Recently, extensive literature reports on OFAS have emerged. They can be roughly summarized into the following three categories [6]: Fiber grating type (including Bragg fiber grating FBG [7], long period fiber grating LPG [8], etc.), Mach-Zehnder interferometer (MZI) [9] (including Sagnac [10], Michelson interferometer MI [11]), Fabry-Perot interferometer FPI [12]. Among them, the FP-type optical fiber acoustic sensor has received extensive attention due to its small size, high sensitivity, and good stability.

Different from the static signal demodulation method of physical parameters such as temperature and refractive index, the demodulation of acoustic signal finally needs to obtain a dynamic fluctuation signal. Therefore, in order to demodulate this dynamic signal accurately without distortion, researchers have proposed a series of signal demodulation methods. For example, the 3∗3 demodulation method [13], but this method needs to collect three channels of signals and perform certain operations, which increases the complexity of the system. There is also a phase-generated carrier (PGC) demodulation method [14], which can demodulate to dynamic signals without distortion, but is not suitable for application in small size FP-type sensors; In addition. The hypotenuse intensity demodulation method [15] is also widely used. It converts dynamic wavelength changes into optical power fluctuations, and then becomes a voltage signal through the PD to show intuitively, but when the disturbance exceeds a certain amplitude, the signal will appear severe distortion which is not conducive to demodulation.
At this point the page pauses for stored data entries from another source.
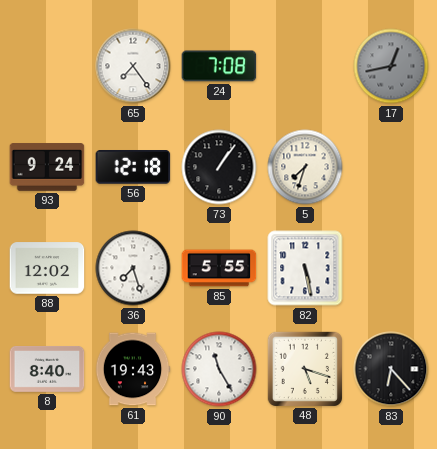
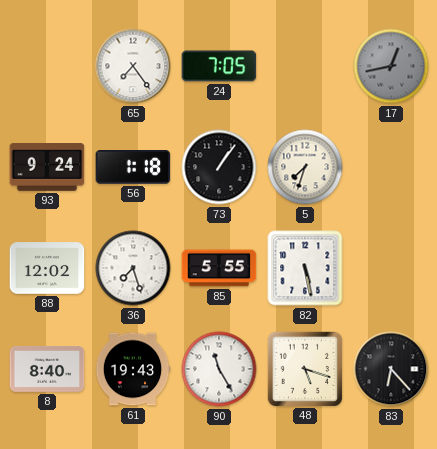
24: 7:08 -> 7:05
56: 12:18 -> 1:18
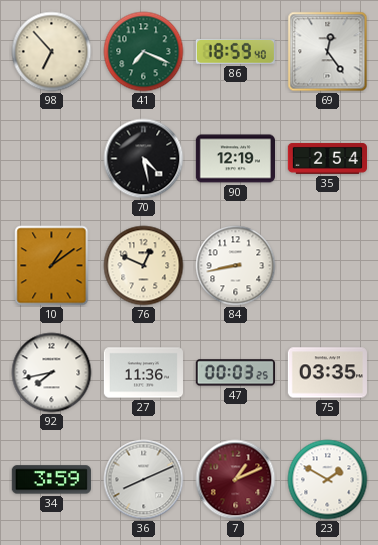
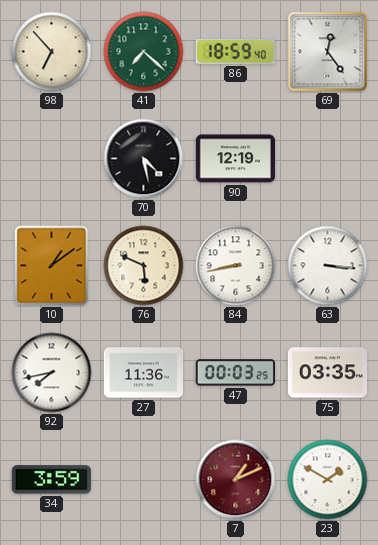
41: 7:19 -> 7:22
35: 2:54 -> none
76: 12:49 -> 5:49
63: none -> 3:16
36: 8:11 -> none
To solve this problem, this paper proposes a Twice-FFT demodulation method for signal distortion in a FPI acoustic sensor. The hypotenuse intensity demodulation method is applied to demodulate the acoustic signal in the FPI sensor. In which the electrical change signal converted by the photodetector is Fourier transformed by the time domain information collected by the oscilloscope, then the acoustic signal frequency spectrum is obtained. Here harmonic distortion occurs in the spectrogram and it is difficult to determine information such as the frequency and amplitude of the acoustic signal. Then perform the twice-FFT transform on the signal spectrum, so that the main peak in the Twice-FFT spectrogram will reveal the frequency and amplitude information of the acoustic signal. This method is experimentally demonstrated in a frequency range 2–100 Hz for our lab-made FPI acoustic sensor. The demodulation accuracy of the acoustic signal in the distorted state is up to ~95.6%

2. Sensor setup and analysis

The sensor element is shown in Figure 1, the fiber end surface in a fiber external cavity FP structure designed in this paper is a reflective surface, and the other reflective surface is a combination of diaphragms which is acoustic transducer and composed of a 3-μm-thick small round aluminum foil and a ~50-μm-thick the polymer PET film. The detailed production process and parameters can refer to our previous paper [16]. The main working principle can be described as follows: When the diaphragms structure is disturbed by the acoustic signal, the diaphragms structure will vibrate to modulate the cavity length of the FP. When a stable single-wavelength laser is incident on the FP, the output power will change synchronously due to the oscillation of FSR or wavelength. The acoustic signal will be demodulated in the form of an output voltage signal. In addition, the wavelength measurement should be within the hypotenuse of half the FSR.

Figure 1.

The internal structure schematic diagram.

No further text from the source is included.